**YOUR ASSIGNMENT:**
Reproduce the records below in full and word for word, excluding pictures.

**RECORDS FOR THIS EXERCISE:**
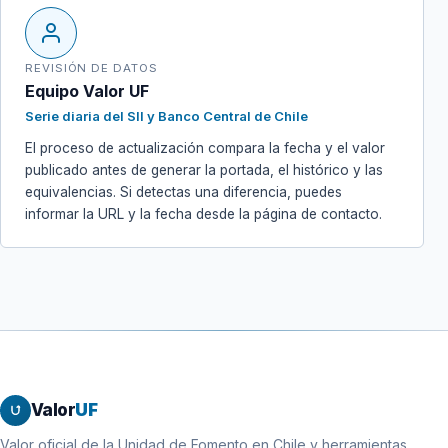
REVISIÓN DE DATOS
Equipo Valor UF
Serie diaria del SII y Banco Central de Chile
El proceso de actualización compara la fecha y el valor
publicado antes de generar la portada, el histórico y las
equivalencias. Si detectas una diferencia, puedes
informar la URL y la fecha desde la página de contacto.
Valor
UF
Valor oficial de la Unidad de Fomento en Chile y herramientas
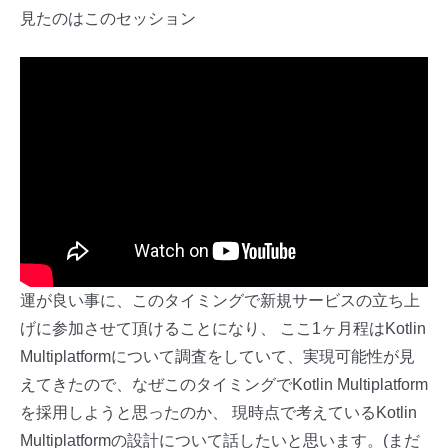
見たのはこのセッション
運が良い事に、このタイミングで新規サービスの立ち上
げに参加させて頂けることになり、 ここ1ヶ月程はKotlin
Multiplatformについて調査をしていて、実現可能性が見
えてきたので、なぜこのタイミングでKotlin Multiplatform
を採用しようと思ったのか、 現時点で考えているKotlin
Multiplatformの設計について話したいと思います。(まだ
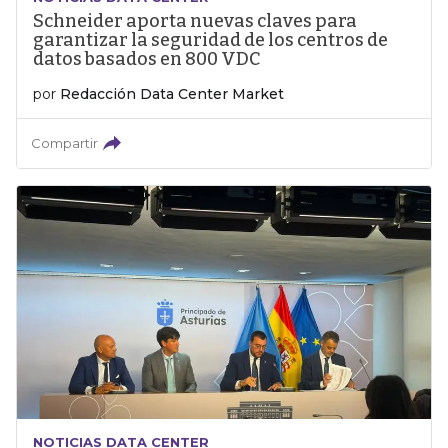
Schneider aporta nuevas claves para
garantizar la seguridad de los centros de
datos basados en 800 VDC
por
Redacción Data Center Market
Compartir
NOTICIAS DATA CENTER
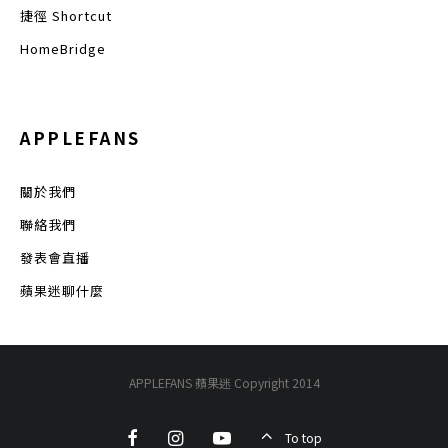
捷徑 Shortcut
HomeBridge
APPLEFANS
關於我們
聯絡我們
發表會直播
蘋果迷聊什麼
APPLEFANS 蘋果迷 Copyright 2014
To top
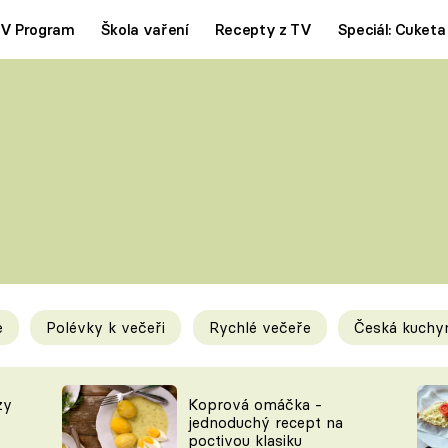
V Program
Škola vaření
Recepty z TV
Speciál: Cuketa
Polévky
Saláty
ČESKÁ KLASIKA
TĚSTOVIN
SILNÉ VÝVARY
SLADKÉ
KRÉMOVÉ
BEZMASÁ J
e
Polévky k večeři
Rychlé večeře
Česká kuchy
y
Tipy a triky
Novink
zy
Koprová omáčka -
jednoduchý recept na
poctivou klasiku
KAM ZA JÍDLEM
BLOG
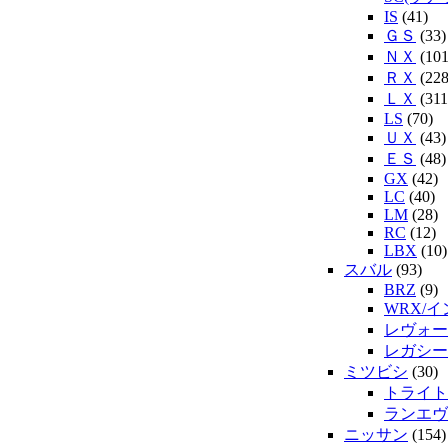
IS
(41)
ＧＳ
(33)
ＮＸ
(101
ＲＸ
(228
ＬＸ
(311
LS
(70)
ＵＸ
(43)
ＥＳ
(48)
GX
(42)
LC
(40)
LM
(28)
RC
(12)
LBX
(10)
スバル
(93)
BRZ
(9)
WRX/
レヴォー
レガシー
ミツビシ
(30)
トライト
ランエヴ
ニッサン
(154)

**ANSWER SPACE:**
REVISIÓN DE DATOS
Equipo Valor UF
Serie diaria del SII y Banco Central de Chile
El proceso de actualización compara la fecha y el valor
publicado antes de generar la portada, el histórico y las
equivalencias. Si detectas una diferencia, puedes
informar la URL y la fecha desde la página de contacto.
Valor
UF
Valor oficial de la Unidad de Fomento en Chile y herramientas
見たのはこのセッション
運が良い事に、このタイミングで新規サービスの立ち上
げに参加させて頂けることになり、 ここ1ヶ月程はKotlin
Multiplatformについて調査をしていて、実現可能性が見
えてきたので、なぜこのタイミングでKotlin Multiplatform
を採用しようと思ったのか、 現時点で考えているKotlin
Multiplatformの設計について話したいと思います。(まだ
Schneider aporta nuevas claves para
garantizar la seguridad de los centros de
datos basados en 800 VDC
por
Redacción Data Center Market
Compartir
NOTICIAS DATA CENTER
捷徑 Shortcut
HomeBridge
APPLEFANS
關於我們
聯絡我們
發表會直播
蘋果迷聊什麼
APPLEFANS 蘋果迷 Copyright 2014
To top
V Program
Škola vaření
Recepty z TV
Speciál: Cuketa
Polévky
Saláty
ČESKÁ KLASIKA
TĚSTOVIN
SILNÉ VÝVARY
SLADKÉ
KRÉMOVÉ
BEZMASÁ J
e
Polévky k večeři
Rychlé večeře
Česká kuchy
y
Tipy a triky
Novink
zy
Koprová omáčka -
jednoduchý recept na
poctivou klasiku
KAM ZA JÍDLEM
BLOG
IS
(41)
ＧＳ
(33)
ＮＸ
(101
ＲＸ
(228
ＬＸ
(311
LS
(70)
ＵＸ
(43)
ＥＳ
(48)
GX
(42)
LC
(40)
LM
(28)
RC
(12)
LBX
(10)
スバル
(93)
BRZ
(9)
WRX/
レヴォー
レガシー
ミツビシ
(30)
トライト
ランエヴ
ニッサン
(154)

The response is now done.